Mikrotik CAPsMAN load balancing group.
Type: Channel.
Now click on the channel tab and select the one you added earlier.
Mikrotik CAPsMAN create dynamics "on".
Now click on the Datapaths tab.
Select the Datapaths you created.
Click the Security tab to select the security profile that you created for both wireless ranges.
Select a security profile and click Apply.
Now, in the last stages of configuration, the CAP controller side will be configured:
Click on the Provisioning tab from CAPsMAN.
Click the + Plus button to create new rules.
Radio MAC: leave it as it is (AP mac will appear on the list).
Select Create Dynamic Enabled.
Basic configuration: Select the wireless configuration you created.
Salve configuration: this is for the Virtual AP configuration (if there is a VAP configuration).
Name format: select the name you want to receive in the list of Caps registration points.
Your side configuration is complete.
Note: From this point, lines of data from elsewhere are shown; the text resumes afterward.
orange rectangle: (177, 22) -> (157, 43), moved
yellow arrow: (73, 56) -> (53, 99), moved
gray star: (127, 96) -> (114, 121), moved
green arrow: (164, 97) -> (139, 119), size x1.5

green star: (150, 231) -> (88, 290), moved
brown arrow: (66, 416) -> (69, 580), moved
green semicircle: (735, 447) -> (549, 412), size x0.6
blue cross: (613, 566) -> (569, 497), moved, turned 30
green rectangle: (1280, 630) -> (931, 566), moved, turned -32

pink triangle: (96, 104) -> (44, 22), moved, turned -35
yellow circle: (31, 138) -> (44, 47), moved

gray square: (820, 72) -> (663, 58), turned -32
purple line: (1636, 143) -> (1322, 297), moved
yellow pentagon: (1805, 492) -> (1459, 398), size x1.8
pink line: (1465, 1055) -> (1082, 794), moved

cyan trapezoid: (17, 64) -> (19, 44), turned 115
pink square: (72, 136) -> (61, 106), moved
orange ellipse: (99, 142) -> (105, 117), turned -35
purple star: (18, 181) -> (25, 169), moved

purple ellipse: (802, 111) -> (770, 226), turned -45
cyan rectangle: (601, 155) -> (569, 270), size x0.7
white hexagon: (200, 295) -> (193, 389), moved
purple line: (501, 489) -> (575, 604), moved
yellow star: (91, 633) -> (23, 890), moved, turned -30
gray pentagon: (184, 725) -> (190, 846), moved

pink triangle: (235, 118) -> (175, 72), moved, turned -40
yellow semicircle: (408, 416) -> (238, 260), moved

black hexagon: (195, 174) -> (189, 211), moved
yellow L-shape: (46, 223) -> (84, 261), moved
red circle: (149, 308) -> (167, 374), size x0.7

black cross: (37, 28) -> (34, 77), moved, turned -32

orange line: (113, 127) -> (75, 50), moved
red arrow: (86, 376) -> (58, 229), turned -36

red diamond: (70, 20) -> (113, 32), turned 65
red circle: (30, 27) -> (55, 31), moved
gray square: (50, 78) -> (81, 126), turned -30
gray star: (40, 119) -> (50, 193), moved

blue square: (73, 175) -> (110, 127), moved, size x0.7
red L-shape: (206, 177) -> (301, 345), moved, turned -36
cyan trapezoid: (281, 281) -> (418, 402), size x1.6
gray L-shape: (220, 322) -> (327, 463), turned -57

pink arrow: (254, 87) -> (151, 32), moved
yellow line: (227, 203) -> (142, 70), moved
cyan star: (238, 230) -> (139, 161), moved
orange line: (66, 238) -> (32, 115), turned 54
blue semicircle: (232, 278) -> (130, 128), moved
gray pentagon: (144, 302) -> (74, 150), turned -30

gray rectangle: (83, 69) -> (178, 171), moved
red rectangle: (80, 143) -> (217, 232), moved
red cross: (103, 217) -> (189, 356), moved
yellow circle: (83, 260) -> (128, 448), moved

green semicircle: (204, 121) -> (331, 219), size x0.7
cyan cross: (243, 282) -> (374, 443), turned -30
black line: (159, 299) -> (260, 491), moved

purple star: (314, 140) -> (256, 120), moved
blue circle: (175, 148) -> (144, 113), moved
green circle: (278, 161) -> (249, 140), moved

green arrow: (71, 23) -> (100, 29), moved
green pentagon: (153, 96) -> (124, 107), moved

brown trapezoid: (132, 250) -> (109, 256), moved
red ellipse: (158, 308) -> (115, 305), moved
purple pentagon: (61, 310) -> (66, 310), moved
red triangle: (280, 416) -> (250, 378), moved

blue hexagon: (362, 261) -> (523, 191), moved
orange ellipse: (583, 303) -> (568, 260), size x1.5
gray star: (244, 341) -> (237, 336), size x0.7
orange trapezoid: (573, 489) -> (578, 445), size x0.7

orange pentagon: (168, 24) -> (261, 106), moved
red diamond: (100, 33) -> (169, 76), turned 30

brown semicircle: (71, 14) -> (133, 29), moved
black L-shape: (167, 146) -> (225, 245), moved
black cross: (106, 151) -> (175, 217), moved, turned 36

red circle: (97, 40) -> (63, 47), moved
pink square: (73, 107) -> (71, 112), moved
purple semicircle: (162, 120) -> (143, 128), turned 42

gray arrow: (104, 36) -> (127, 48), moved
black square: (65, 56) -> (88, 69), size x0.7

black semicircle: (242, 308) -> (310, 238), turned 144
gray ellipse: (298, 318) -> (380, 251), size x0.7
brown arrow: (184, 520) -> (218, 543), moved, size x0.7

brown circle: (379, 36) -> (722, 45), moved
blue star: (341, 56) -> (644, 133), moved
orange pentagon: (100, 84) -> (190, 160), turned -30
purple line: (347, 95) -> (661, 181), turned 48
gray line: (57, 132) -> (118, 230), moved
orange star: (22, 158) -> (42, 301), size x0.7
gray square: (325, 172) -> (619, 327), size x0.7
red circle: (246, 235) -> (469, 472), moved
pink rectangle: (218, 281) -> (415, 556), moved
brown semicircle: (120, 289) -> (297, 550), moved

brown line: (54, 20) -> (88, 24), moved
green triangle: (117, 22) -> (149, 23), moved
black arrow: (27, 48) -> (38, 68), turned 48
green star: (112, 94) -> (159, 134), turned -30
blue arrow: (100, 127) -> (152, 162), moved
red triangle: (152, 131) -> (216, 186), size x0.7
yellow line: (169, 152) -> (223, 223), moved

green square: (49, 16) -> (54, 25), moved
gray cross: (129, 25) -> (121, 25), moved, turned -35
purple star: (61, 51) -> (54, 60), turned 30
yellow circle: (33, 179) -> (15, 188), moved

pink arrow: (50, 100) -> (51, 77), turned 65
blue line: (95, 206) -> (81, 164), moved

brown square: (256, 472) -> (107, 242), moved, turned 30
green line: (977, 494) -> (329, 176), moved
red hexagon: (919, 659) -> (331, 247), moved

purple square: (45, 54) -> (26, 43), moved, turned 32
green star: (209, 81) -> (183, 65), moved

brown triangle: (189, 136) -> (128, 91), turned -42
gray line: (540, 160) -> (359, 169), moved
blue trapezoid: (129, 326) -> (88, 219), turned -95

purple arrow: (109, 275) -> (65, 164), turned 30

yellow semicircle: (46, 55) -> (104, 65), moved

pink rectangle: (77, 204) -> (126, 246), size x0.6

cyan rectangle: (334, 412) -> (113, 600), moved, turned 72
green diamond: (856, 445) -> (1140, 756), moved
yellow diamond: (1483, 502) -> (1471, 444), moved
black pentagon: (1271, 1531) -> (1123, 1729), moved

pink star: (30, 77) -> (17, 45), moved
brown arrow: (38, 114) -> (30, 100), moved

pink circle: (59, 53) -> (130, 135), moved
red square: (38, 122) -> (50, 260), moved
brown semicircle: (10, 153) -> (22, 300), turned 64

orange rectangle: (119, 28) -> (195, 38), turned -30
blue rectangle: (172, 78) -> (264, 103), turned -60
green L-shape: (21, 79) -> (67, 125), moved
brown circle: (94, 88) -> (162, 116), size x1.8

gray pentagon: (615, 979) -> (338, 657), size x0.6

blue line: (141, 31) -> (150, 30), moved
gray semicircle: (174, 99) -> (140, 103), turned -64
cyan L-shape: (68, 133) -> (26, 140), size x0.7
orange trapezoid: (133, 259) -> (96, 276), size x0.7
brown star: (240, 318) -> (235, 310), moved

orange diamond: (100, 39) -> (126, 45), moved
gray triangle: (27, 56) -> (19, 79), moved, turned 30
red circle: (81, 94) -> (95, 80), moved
Now you need to configure the AP side:
Configure an access point for CAP.
Log in using Winbox and follow the instructions to enable CAP.
Enable CAP.
After logging in, click Wireless in the settings menu on the left.
Press the CAP button.
Turn on the security system.
Interface: Select a wireless interface to enable CAP.
Discovery interface: select the plug-in AP interface to switch from the available CAPsMAN controller.
Bridge: select a mode interface. If you created another bridge on an option, select the same one.
Click "Apply" and OK after all the settings.
If you are using a dual-band access point, re-configure the CAP resolution again for the WLAN2 interfaces. After turning on the utility, the general profile will be disabled on the access point’s interface and it will be possible to control the CAPsMAN controller through the user's personal account.
Conclusion
CAPsMAN is a great way to manage your large wireless network from a central location without physically monitoring the status of the device. This allows you to update reboot, reset and configuration from individual points. Therefore, if you use more than 10 access points, you must use the CAPsMAN controller to create a simple network.